От наплыва любезных чувств Брянцев иногда называл Олега Кощеем или Кошей – усматривал в этой кличке изысканный колорит. Остаток дня приятели провели в атмосфере праздности – прошлись по центральным улицам города, навещая в редакциях своих однокурсников, а кроме того, посетили целый ряд кафе, попадавшихся там и сям на проспектах. Брянцев с лёгкой бравадой выпивал 150 грамм водки и восклицал, как охотник Ермолай в рассказах Тургенева: «Люблю!» Олег значительно уступал ему в этих игривых возлияниях. В прежний свой приезд сюда он с усталости и отчасти от выпитого стал засыпать в автобусе. Брянцев сидел рядом.
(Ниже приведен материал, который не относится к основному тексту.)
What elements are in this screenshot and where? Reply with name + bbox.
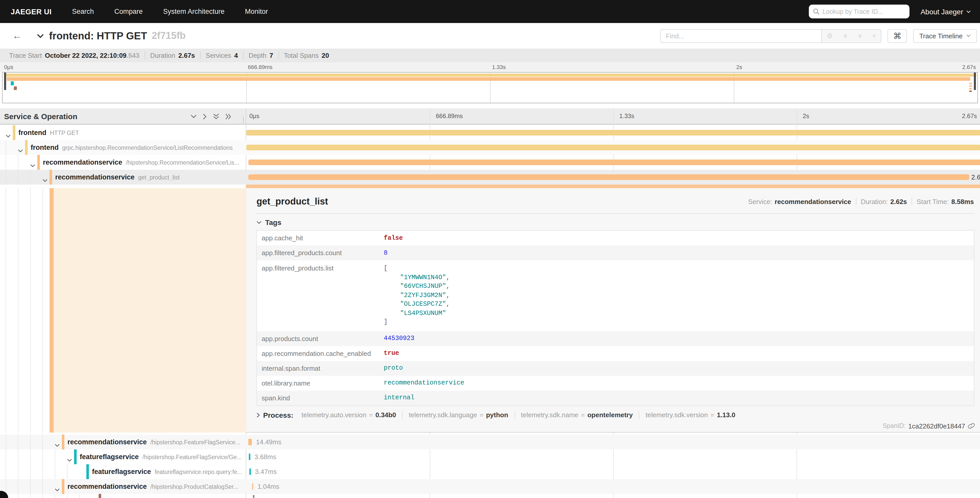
array-item: "1YMWWN1N4O", [384,273,450,282]
span-name-cell[interactable] [0,494,246,498]
summary-label: Total Spans [284,52,318,59]
tag-key: span.kind [257,394,384,402]
tag-row: internal.span.format proto [257,361,974,375]
chevron-down-icon[interactable] [18,146,23,155]
tag-row: app.products.count 44530923 [257,331,974,346]
summary-value: 20 [321,52,329,59]
nav-item-monitor[interactable]: Monitor [245,8,268,15]
span-name-cell[interactable]: featureflagservice featureflagservice.re… [0,464,246,479]
minimap-span-frontend [5,73,977,77]
chevron-down-icon[interactable] [55,485,60,494]
chevron-down-icon[interactable] [30,161,35,170]
span-row-partial [0,494,980,498]
span-bar-cell: 1.04ms [246,479,980,494]
span-name-cell[interactable]: recommendationservice get_product_list [0,170,246,185]
expand-all-icon[interactable] [225,113,231,120]
trace-view-label: Trace Timeline [919,32,963,40]
span-bar-cell: 14.49ms [246,434,980,449]
chevron-down-icon [256,220,262,224]
span-bar[interactable] [249,453,250,460]
service-color-bar [25,140,27,155]
minimap-span-tail [969,83,972,84]
minimap-left-scrubber[interactable] [4,73,6,90]
process-value: opentelemetry [587,411,633,419]
nav-item-compare[interactable]: Compare [115,8,143,15]
chevron-down-icon[interactable] [6,131,11,140]
summary-duration: Duration 2.67s [145,52,200,59]
span-row-frontend-grpc: frontend grpc.hipstershop.Recommendation… [0,140,980,155]
span-name-cell[interactable]: recommendationservice /hipstershop.Produ… [0,479,246,494]
command-icon: ⌘ [893,31,901,41]
find-prev-button[interactable]: ∧ [843,32,848,39]
operation-name: /hipstershop.FeatureFlagService/Ge... [142,454,246,460]
span-name-cell[interactable]: frontend grpc.hipstershop.Recommendation… [0,140,246,155]
trace-view-selector[interactable]: Trace Timeline [913,29,977,43]
minimap-right-scrubber[interactable] [974,73,976,90]
find-clear-button[interactable]: × [872,32,876,39]
span-name-cell[interactable]: frontend HTTP GET [0,125,246,140]
span-bar-cell: 3.68ms [246,449,980,464]
meta-label: Duration: [861,198,888,205]
span-bar[interactable] [246,145,980,150]
tag-key: app.products.count [257,335,384,342]
tag-row: app.filtered_products.list [ "1YMWWN1N4O… [257,260,974,331]
span-row-recommendationservice-featureflag: recommendationservice /hipstershop.Featu… [0,434,980,449]
minimap-span-featureflag [11,81,14,85]
brand-logo[interactable]: JAEGER UI [11,7,52,16]
find-next-button[interactable]: ∨ [858,32,862,39]
tags-section-title: Tags [265,218,281,227]
chevron-down-icon[interactable] [67,455,72,464]
span-bar-cell [246,155,980,170]
nav-item-system-architecture[interactable]: System Architecture [163,8,224,15]
service-name: frontend [18,129,46,137]
span-bar[interactable] [246,130,980,136]
expand-one-icon[interactable] [203,113,207,120]
collapse-one-icon[interactable] [191,115,197,119]
span-name-cell[interactable]: featureflagservice /hipstershop.FeatureF… [0,449,246,464]
summary-value: 4 [234,52,238,59]
tag-key: otel.library.name [257,379,384,387]
service-color-bar [86,464,89,479]
about-jaeger-label: About Jaeger [921,7,963,16]
trace-collapse-toggle[interactable] [37,31,44,40]
span-bar[interactable] [248,160,980,165]
tags-section-toggle[interactable]: Tags [256,218,975,227]
process-section-toggle[interactable]: Process: telemetry.auto.version=0.34b0 t… [256,411,975,419]
span-duration-label: 3.68ms [255,453,276,461]
equals-sign: = [581,411,585,419]
trace-id-lookup-input[interactable] [822,8,905,15]
span-row-featureflagservice-get: featureflagservice /hipstershop.FeatureF… [0,449,980,464]
summary-label: Depth [248,52,266,59]
tag-key: app.filtered_products.count [257,249,384,257]
span-duration-label: 2.62s [971,173,980,181]
trace-minimap[interactable] [2,72,978,103]
span-id-row: SpanID: 1ca2262df0e18447 [256,422,975,430]
link-icon[interactable] [968,422,975,429]
keyboard-shortcuts-button[interactable]: ⌘ [888,29,907,43]
span-id-label: SpanID: [883,422,906,429]
back-button[interactable]: ← [12,30,28,42]
locate-span-icon[interactable] [827,33,833,39]
chevron-down-icon[interactable] [55,440,60,449]
summary-depth: Depth 7 [243,52,279,59]
span-row-featureflagservice-repo-query: featureflagservice featureflagservice.re… [0,464,980,479]
nav-item-search[interactable]: Search [72,8,94,15]
span-bar[interactable] [253,495,255,498]
span-name-cell[interactable]: recommendationservice /hipstershop.Featu… [0,434,246,449]
span-detail-header[interactable]: get_product_list Service:recommendations… [256,192,975,211]
collapse-all-icon[interactable] [213,113,219,120]
span-bar[interactable] [248,174,969,180]
span-bar[interactable] [252,483,253,490]
detail-accent-stripe [246,185,980,188]
trace-id-short: 2f715fb [152,30,186,42]
span-name-cell[interactable]: recommendationservice /hipstershop.Recom… [0,155,246,170]
span-bar[interactable] [248,439,252,445]
find-input[interactable] [660,29,822,43]
span-bar[interactable] [249,468,251,475]
tick-label: 2s [736,64,742,70]
trace-id-lookup[interactable] [808,5,909,18]
service-name: frontend [31,144,59,152]
about-jaeger-menu[interactable]: About Jaeger [921,7,971,16]
detail-divider [256,213,975,214]
chevron-down-icon[interactable] [42,176,48,185]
- А помнишь, кот, когда мы в прошлый раз возвращались, я начал клевать – аэрофлотовская фуражка слетела и покатилась по проходу, а ты сделал вид, что не знаком со мной?..
- Прости подлеца, Коша!»
- Нет, не прощу… Я считал тебя братом во Христе, я говорил, как звери у Киплинга: «Мы с тобой одной крови», а ты так оскорбил авиацию!
Поминутно сказывалось увлечение Брянцева женским полом; то и дело он пытался заговорить со встречными девушками и напоминал поручика Ржевского из анекдота. Большинство девиц смотрели на него с удивлением, как на юродивого, иные ухмылялись и шли дальше, но некоторые охотно любезничали. Бывало, подружки живо, энергично щебечут что-то по-киргизски. И вдруг Брянцев с лёгким ужасом на лице восклицает: «Не может быть!» Сценка заканчивалась общим хохотом.
Наутро Олег едва растолкал своего друга; тот спал непробудным сном и плохо реагировал на слова; чтобы очухаться, требовалось некоторое время.
- Как больно, милая, как больно!.. Голова болит от вчерашней браги… Понимаю, Коша, надо ехать, - сквозь стоны, превозмогая тошноту, сетовал Брянцев.
Олег вылил ему на голову с полведра холодной воды, и всё время напевал для бодрости духа: «На пиру ли, на турнире, на охоте!..» Через полчаса Брянцев, икая, уселся на мотороллер сзади – поехали. Олег с трудом управлял неустойчивым, но всё же привычным, послушным аппаратом, а пассажир вёл себя пугающе – едва держался за лямку сидения, и это бы ещё ничего. Он вдруг начинал раскачиваться всем корпусом, отчего мотороллер выписывал синусоиду; Олег зеленел от злости, пронзительно вопил:
- Перестань, змей!
Брянцев в ответ кричал медведем, желая таким способом разогнать сон и всё равно ронял бородатую голову Доронину на плечо. Тот твердил поминутно:
- Не спи, не спи, художник!
Мотороллер птицей мчался вниз на крутых склонах дороги и выбивался из сил на подъёмах; дорога тянулась вверх, впереди был перевал Курдай. Кое-как путешественники поднялись наверх, и тут их горячий конь испустил дух. Привычные манипуляции с поиском искры результата не дали. Олег с ужасом заподозрил, что отказала индукционная катушка.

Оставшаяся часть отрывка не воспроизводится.